Land ice in Greenland and Antarctica is melting faster. To some extent this loss of ice is balanced by an increase in snowfall from warmer, wetter air. Nevertheless, data collected by satellites show that these ice sheets are losing around 125 gigatonnes per year (two thirds of it from Greenland). That is equivalent to a sea-level rise of 0.35mm/year. The overall rise in sea levels averaged 2mm/year for much of the 20th Century, but increased to 3mm/year after 1990. This is believed due to a combination of thermal expansion of the oceans, plus the melting of the ice sheets, plus the melting of glaciers at all latitudes. Because CO
2 in the atmosphere is rising exponentially, changes in sea-ice retreat, permafrost melt, ice sheet melt, and glacier decay will probably be exponential too.

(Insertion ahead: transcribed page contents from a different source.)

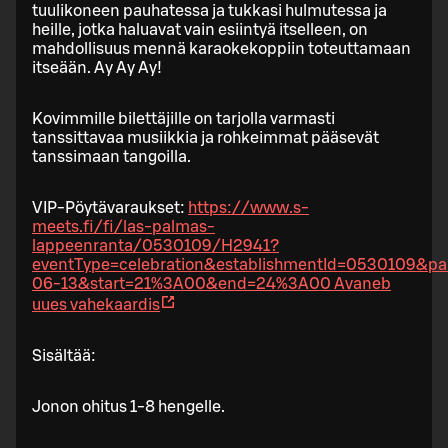
tuulikoneen pauhatessa ja tukkasi hulmutessa ja
heille, jotka haluavat vain esiintyä itselleen, on
mahdollisuus mennä karaokekoppiin toteuttamaan
itseään. Ay Ay Ay!
Kovimmille bilettäjille on tarjolla varmasti
tanssittavaa musiikkia ja rohkeimmat pääsevät
tanssimaan tangoilla.
VIP-Pöytävaraukset:
https://www.s-
meets.fi/fi/las-palmas-
lappeenranta/0530109/H2941?
eventType=celebration&establishmentId=0530109&pa
06-13&start=21%3A00&end=24%3A00
Avaneb
uues vahekaardis
Sisältää:
Jonon ohitus 1-8 hengelle.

Our present numerical models of ice sheets and glaciers fail to take into account the dynamics of ice motion and melting – neglecting summer surface melting. This reduces the reflectivity of the ice surface, allowing surface meltwater to work its way to the glacier bed, thus lubricating it and further speeding glacier flow.
On 2 February 2007 the Intergovernmental Panel on Climate Change (IPCC) forecast that sea level would rise by less than 1m by 2100. This does not take ice dynamics into consideration, and so must be considered conservative. Experts like James Hansen, Director of NASA’s Goddard Institute for Space Science in New York, who have taken ice dynamics into consideration, forecast a rise of 5m by 2100.
Information on past climate change (from tree rings, ice and sediment cores) tells us that the warmth of the past 50 years can be described as "unusual" within at least the past 1300 years. The last time the polar regions were warmer than they are now (by about 2-3ºC) was 125,000 years ago during the last interglacial, when reductions in polar ice volume led to a sea level rise of 4-6m. Temperatures were high at that time due to the peculiarities of the Earth’s orbit. During the Pliocene (2-5Ma) before the Quaternary ice age began, temperatures were also significantly warmer than today. Ice caps were smaller and sea level was possibly as much as 20m higher than today.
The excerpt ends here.